2024 was an eventful year around the world with elections held in more than 60 countries, representing nearly 50 percent of the world’s population. One of the most consequential results was Donald J. Trump winning the U.S. presidential election, who along with the Republican Party also won majorities in both houses of Congress. In addition to representing the third straight U.S. Presidential election during which the incumbent party lost, the year was notable for many additional incumbent losses around the world.

The U.S. economy continues to grow, albeit at a slower pace compared to the rapid rebound following the pandemic. Economic conditions are benefiting from strong consumer spending and a resilient job market with low unemployment. GDP growth is more moderate than in previous years, with 2025 projections indicating a 50-basis point decline in the rate of growth. While higher earners are enjoying a so-called wealth effect from gains in housing prices and the stock market, many lower-income consumers are relying on credit cards and other loans to support their spending, with signs of financial strain evidenced by rising delinquency rates. Numerous Americans have mostly exhausted their pandemic era savings and have generally been putting aside a smaller share of their annual incomes. While the U.S. economy remains on a solid growth trajectory, the outlook is clouded by navigating a complex environment marked by uncertainty surrounding lingering inflationary pressures. Furthermore, proposed regulatory, immigration, trade and tax policy heighten the potential for volatility.

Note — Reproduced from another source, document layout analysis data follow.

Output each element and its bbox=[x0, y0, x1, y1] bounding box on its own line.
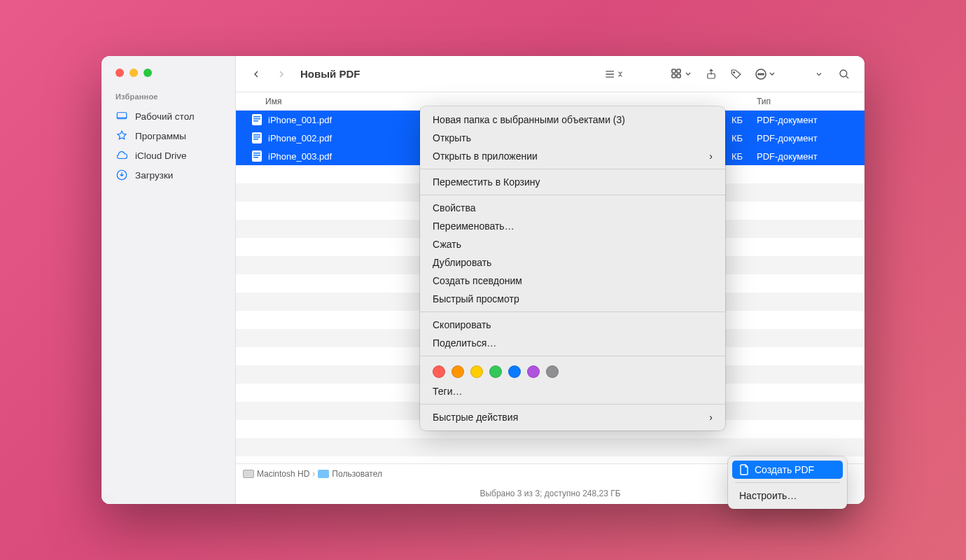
svg-rect-21 bbox=[252, 150, 262, 162]
more-button[interactable] bbox=[751, 64, 779, 85]
sidebar-item-icloud[interactable]: iCloud Drive bbox=[102, 146, 235, 165]
search-button[interactable] bbox=[834, 64, 855, 85]
menu-separator bbox=[420, 356, 725, 356]
path-segment[interactable]: Пользовател bbox=[332, 469, 382, 479]
tag-button[interactable] bbox=[726, 64, 747, 85]
context-menu-item-quicklook[interactable]: Быстрый просмотр bbox=[420, 290, 725, 308]
column-header-type[interactable]: Тип bbox=[751, 97, 864, 106]
context-menu-item-tags[interactable]: Теги… bbox=[420, 382, 725, 400]
tag-color-dot[interactable] bbox=[546, 365, 559, 378]
chevron-right-icon: › bbox=[709, 150, 713, 162]
svg-rect-20 bbox=[253, 139, 258, 140]
downloads-icon bbox=[115, 169, 128, 181]
svg-rect-22 bbox=[253, 153, 260, 154]
sidebar-item-label: Рабочий стол bbox=[135, 111, 195, 122]
sidebar-item-label: Программы bbox=[135, 131, 186, 141]
window-title: Новый PDF bbox=[300, 68, 360, 80]
context-menu-item-copy[interactable]: Скопировать bbox=[420, 316, 725, 334]
svg-rect-14 bbox=[253, 116, 260, 118]
context-menu-item-trash[interactable]: Переместить в Корзину bbox=[420, 173, 725, 191]
svg-point-7 bbox=[734, 71, 735, 73]
dropdown-button[interactable] bbox=[808, 64, 830, 85]
context-menu-item-open[interactable]: Открыть bbox=[420, 129, 725, 147]
svg-rect-5 bbox=[677, 74, 680, 78]
context-menu-item-duplicate[interactable]: Дублировать bbox=[420, 253, 725, 272]
submenu-item-create-pdf[interactable]: Создать PDF bbox=[732, 461, 843, 479]
tag-color-dot[interactable] bbox=[527, 365, 540, 378]
minimize-window-button[interactable] bbox=[130, 69, 138, 77]
svg-rect-13 bbox=[252, 114, 262, 125]
tag-colors-row bbox=[420, 360, 725, 382]
svg-rect-16 bbox=[253, 120, 258, 122]
chevron-right-icon: › bbox=[312, 469, 315, 479]
sidebar: Избранное Рабочий стол Программы iCloud … bbox=[102, 56, 236, 504]
toolbar: Новый PDF bbox=[236, 56, 864, 92]
svg-rect-19 bbox=[253, 136, 260, 138]
submenu-label: Создать PDF bbox=[755, 464, 814, 475]
folder-icon bbox=[318, 470, 329, 478]
menu-separator bbox=[420, 312, 725, 312]
window-controls bbox=[102, 69, 235, 92]
svg-point-10 bbox=[760, 74, 762, 75]
close-window-button[interactable] bbox=[115, 69, 124, 77]
empty-row bbox=[236, 438, 864, 456]
column-header-name[interactable]: Имя bbox=[236, 97, 674, 106]
context-menu-item-rename[interactable]: Переименовать… bbox=[420, 217, 725, 235]
path-segment[interactable]: Macintosh HD bbox=[257, 469, 309, 479]
quick-actions-submenu: Создать PDF Настроить… bbox=[728, 456, 847, 509]
svg-point-12 bbox=[840, 70, 847, 77]
context-menu-item-compress[interactable]: Сжать bbox=[420, 235, 725, 253]
svg-rect-2 bbox=[672, 69, 676, 73]
view-list-button[interactable] bbox=[598, 64, 629, 85]
share-button[interactable] bbox=[701, 64, 722, 85]
menu-separator bbox=[420, 169, 725, 169]
sidebar-item-label: iCloud Drive bbox=[135, 150, 187, 161]
submenu-label: Настроить… bbox=[739, 490, 797, 501]
sidebar-item-label: Загрузки bbox=[135, 170, 173, 181]
context-menu-item-alias[interactable]: Создать псевдоним bbox=[420, 272, 725, 290]
menu-separator bbox=[420, 404, 725, 405]
disk-icon bbox=[243, 470, 254, 478]
svg-rect-4 bbox=[672, 74, 676, 78]
sidebar-item-applications[interactable]: Программы bbox=[102, 126, 235, 146]
file-type: PDF-документ bbox=[751, 151, 864, 162]
svg-rect-17 bbox=[252, 132, 262, 144]
svg-point-11 bbox=[762, 74, 764, 75]
file-type: PDF-документ bbox=[751, 133, 864, 144]
applications-icon bbox=[115, 130, 128, 142]
context-menu-item-new-folder[interactable]: Новая папка с выбранными объектами (3) bbox=[420, 111, 725, 129]
context-menu-item-info[interactable]: Свойства bbox=[420, 199, 725, 217]
svg-rect-23 bbox=[253, 155, 260, 156]
document-icon bbox=[739, 464, 749, 475]
back-button[interactable] bbox=[246, 64, 267, 85]
file-icon bbox=[251, 114, 262, 125]
tag-color-dot[interactable] bbox=[433, 365, 445, 378]
context-menu-item-share[interactable]: Поделиться… bbox=[420, 334, 725, 352]
svg-rect-24 bbox=[253, 157, 258, 158]
tag-color-dot[interactable] bbox=[451, 365, 464, 378]
forward-button[interactable] bbox=[271, 64, 292, 85]
svg-rect-15 bbox=[253, 118, 260, 120]
tag-color-dot[interactable] bbox=[470, 365, 483, 378]
menu-separator bbox=[420, 195, 725, 195]
finder-window: Избранное Рабочий стол Программы iCloud … bbox=[102, 56, 864, 504]
sidebar-section-label: Избранное bbox=[102, 92, 235, 106]
svg-point-9 bbox=[758, 74, 760, 75]
maximize-window-button[interactable] bbox=[144, 69, 152, 77]
svg-rect-18 bbox=[253, 134, 260, 136]
file-icon bbox=[251, 150, 262, 162]
tag-color-dot[interactable] bbox=[508, 365, 521, 378]
cloud-icon bbox=[115, 149, 128, 162]
file-icon bbox=[251, 132, 262, 144]
group-button[interactable] bbox=[666, 64, 696, 85]
submenu-item-customize[interactable]: Настроить… bbox=[732, 486, 843, 505]
context-menu-item-open-with[interactable]: Открыть в приложении› bbox=[420, 147, 725, 165]
context-menu: Новая папка с выбранными объектами (3) О… bbox=[420, 106, 725, 430]
svg-rect-3 bbox=[677, 69, 680, 73]
sidebar-item-desktop[interactable]: Рабочий стол bbox=[102, 106, 235, 126]
desktop-icon bbox=[115, 110, 128, 122]
file-type: PDF-документ bbox=[751, 115, 864, 125]
sidebar-item-downloads[interactable]: Загрузки bbox=[102, 165, 235, 185]
context-menu-item-quick-actions[interactable]: Быстрые действия› bbox=[420, 408, 725, 426]
tag-color-dot[interactable] bbox=[489, 365, 502, 378]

Many perceive the incoming Trump administration and a unified government pointing to the U.S. entering a transformative period of growth-oriented policies and a strong pro-business environment. The proposed Department of Government Efficiency (DOGE) presidential advisory commission’s goal of restructuring the federal government and removing regulations to reduce expenditures and increase government efficiency, is anticipated to streamline operations and lowers taxes which should serve as a tailwind for the economy. Nevertheless, implementation of tariffs, risks of reaccelerating inflation, rising labor costs and a ballooning national deficit can limit growth and cause interest rates to rise. Several forces may fuel volatility during 2025 including elevated levels of inflation and interest rates, a wall of debt maturities, and geopolitical risks including the potential of physical conflict(s).